Actually I did do that a few times while shaping it up. That may explain it.

Thanks
 
I've been told this a few times by people who know a lot more than I, so I try to avoid it. When you grind tempered steel and it gets hot enough to make a fizzing sound when you dunk it in the water, you either shouldn't dunk it in water or you should grind for less time between dunks. It's not a question of drawing temper, because the blade doesn't have to become blue; it's just the very rapid drop in temperature that can cause the cracks in hardened steel. If you can't help but get the steel quite hot, it's best to let it air cool before continuing. The most efficient way to grind if you're worried about the steel is to do a batch of blades and rotate while they cool on a metal plate. Otherwise take your time and dunk more frequently.
 
Also for shaping metal, use the coarsest stone you can, it will cut faster and cooler. The cutting edge can/must be done with finer abrasives. Do your grinding in a way that allows you at all times to touch the metal without burning your fingers, that way you will be pretty safe and preserve the properties of the steel.
 
certainly most people when they start with high speed grinders seem to wait until the metal in their hand either feels warm or changes colour, and
this may well be the problem. just hold the cutting edge against the wheel until you can see a change, then either air cool, or dunk, but remember that the water can get warm too, so little and often is the trick.

paul :wink:

or buy a tormek :lol: :lol: :lol: :lol:
sorry could not resist :oops:
 
Save your money and dont buy a Tormek, try quenching in oil, does not shock the steel as water does, wipe it off and you can carry on grinding, just quench long before you think it needs it
 
one thought though bean, one form of metal treatment in the
move toward hard and soft steel is to quench in oil.

a lot depends upon the temperature that you let the edge get to.

so whilst i do not agree about quenching in oil, the principal of
cooling off frequently is a good one.

paul :wink:
 
Paul a lot depends on the shock you induce in the steel when quenching, Water draws the heat from steel very quickly, Oil does not. That is why oil is used for tempering as it does not draw the heat quickly, people are put off oil as it can colour the steel, think balcking before it became a chemical process.
I am sure you are aware that repeated heating and rapid cooling promotes grain growth within the steel, and that to keep a good or fine cutting edge you require small grains, as large grains tend to fracture leading to the the kind of edge problems that prompted this thread.

I must therefore disagree with you Paul

Bean
 
waterhead37":3fh84vcu said:
Also for shaping metal, use the coarsest stone you can, it will cut faster and cooler. The cutting edge can/must be done with finer abrasives. Do your grinding in a way that allows you at all times to touch the metal without burning your fingers, that way you will be pretty safe and preserve the properties of the steel.
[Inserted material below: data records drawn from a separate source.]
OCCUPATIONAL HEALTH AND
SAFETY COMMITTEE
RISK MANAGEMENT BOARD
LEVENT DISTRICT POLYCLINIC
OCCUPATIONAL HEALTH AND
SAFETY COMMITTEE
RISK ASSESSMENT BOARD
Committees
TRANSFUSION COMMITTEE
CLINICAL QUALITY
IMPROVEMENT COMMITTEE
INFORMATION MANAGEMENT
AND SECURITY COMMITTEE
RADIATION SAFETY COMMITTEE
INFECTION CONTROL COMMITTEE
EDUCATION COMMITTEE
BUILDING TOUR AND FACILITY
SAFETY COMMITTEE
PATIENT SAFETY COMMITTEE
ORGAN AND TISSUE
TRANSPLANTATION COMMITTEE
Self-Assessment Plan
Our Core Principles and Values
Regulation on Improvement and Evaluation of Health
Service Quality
I agree with that entirely. Thats always what I've done. The simplicity of monitoring the heat with a close finger breeds confidence. Shouldn't have to quench in water with enough practise.

But doesn't always hold true. Must remember, that a very thin edge doesn't take much heat to burn. So must lighten up as your blade starts coming to a burr.....or else it may burn prior to your finger feeling it. Shouldn't happen much.

An ALO wheel and dressing is very important in my book too.